According to number of recent reports, the UK construction industry will need some 400,000 new workers every year until 2021 to meet the demand for new building projects.

If the figures are correct then it is going to be a tough call, which in turn means looking at alternative methods of construction. Fortunately we have a thriving industry in the UK for building offsite and most experts reckon that this will be the answer if the building industry is to prosper in the future.

Recent surveys in America, where they are facing similar skills shortages, revealed that the amount of project work using off site prefabrication almost tripled between 2010 and 2016 and it is a similar story here.

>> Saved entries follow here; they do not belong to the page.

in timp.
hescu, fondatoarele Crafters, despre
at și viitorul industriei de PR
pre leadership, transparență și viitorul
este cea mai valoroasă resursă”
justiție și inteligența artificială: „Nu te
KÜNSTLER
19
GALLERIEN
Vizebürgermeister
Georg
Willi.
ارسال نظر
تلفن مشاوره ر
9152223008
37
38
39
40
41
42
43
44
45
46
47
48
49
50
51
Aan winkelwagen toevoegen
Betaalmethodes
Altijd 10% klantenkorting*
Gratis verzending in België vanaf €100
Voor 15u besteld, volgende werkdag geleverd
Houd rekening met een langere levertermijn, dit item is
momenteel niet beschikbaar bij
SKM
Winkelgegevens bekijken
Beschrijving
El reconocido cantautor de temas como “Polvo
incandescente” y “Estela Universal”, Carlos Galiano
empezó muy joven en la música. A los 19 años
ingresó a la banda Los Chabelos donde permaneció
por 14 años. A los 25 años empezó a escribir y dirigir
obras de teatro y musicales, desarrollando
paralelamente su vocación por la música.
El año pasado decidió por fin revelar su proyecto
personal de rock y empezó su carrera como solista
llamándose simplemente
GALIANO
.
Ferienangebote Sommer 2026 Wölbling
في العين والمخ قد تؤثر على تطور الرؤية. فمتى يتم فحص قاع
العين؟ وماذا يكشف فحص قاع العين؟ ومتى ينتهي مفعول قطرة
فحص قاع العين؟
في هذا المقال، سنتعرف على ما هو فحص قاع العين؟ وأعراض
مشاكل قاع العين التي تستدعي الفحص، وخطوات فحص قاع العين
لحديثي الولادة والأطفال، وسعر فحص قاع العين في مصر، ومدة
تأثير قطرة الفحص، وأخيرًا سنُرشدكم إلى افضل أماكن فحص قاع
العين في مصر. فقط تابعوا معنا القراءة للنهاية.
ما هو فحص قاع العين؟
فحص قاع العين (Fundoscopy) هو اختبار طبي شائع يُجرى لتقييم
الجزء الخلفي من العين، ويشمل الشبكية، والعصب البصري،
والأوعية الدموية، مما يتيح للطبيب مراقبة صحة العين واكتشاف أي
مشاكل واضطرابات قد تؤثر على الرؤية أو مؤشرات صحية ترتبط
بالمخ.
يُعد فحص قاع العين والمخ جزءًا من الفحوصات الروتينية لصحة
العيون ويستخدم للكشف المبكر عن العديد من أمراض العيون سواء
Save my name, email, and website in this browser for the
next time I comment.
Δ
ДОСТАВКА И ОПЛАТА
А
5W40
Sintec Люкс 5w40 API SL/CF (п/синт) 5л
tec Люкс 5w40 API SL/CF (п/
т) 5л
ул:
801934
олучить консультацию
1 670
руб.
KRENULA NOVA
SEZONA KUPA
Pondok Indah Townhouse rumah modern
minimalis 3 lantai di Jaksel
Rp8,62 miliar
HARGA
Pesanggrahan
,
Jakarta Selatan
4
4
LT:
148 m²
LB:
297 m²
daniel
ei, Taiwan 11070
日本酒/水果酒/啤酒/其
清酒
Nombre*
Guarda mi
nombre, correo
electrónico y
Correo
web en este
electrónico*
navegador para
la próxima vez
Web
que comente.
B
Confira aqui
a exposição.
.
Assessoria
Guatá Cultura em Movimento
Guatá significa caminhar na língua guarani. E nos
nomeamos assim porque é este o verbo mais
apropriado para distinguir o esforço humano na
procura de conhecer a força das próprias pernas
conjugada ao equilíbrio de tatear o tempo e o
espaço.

In the UK, Your Housing Group has recently signed a £2.5bn joint venture with a Chinese state-owned construction company to build 25,000 modular homes over the next five years. The housing association currently manages 33,000 affordable homes across the North West, Yorkshire and the Midlands,

The 38,000 sq metres of office space at the new Hinckley Power Station in Somerset will be the largest modular project in the UK and will house all the management and technical personnel required during the construction stage of the project. Part of the buildings will be converted after the construction cycle to remain as high quality offices for the permanent site.

UK-based design consultancy Arup and bridge specialist Mabey have recently announced that they have delivered the world’s first modular, rapid-assembly glass fibre-reinforced polymer (GFRP) bridge.

The bridge was installed at a Site of Special Scientific Interest (SSSI) for Network Rail in Oxford. The bridge modules were light enough to be transported by an articulated lorry and then assembled on site and lifted from a distance.

Offsite pre fabrication succeeds as you need fewer experienced crafts people to supervise the less experienced. It has the double advantage that components can be constructed at a lower cost before being shipped to site for final installation.

It means that construction workers can be recruited from other industries, thus reducing the skills shortages, helping to increase productivity and reduce waste. The assembly line practices of prefabrication make offsite construction the perfect solution for contractors looking to reduce their dependence on skilled labour.

So if the pundits are right then modular offsite construction is set to boom – solving our acute skills shortage at the same time - bring it on.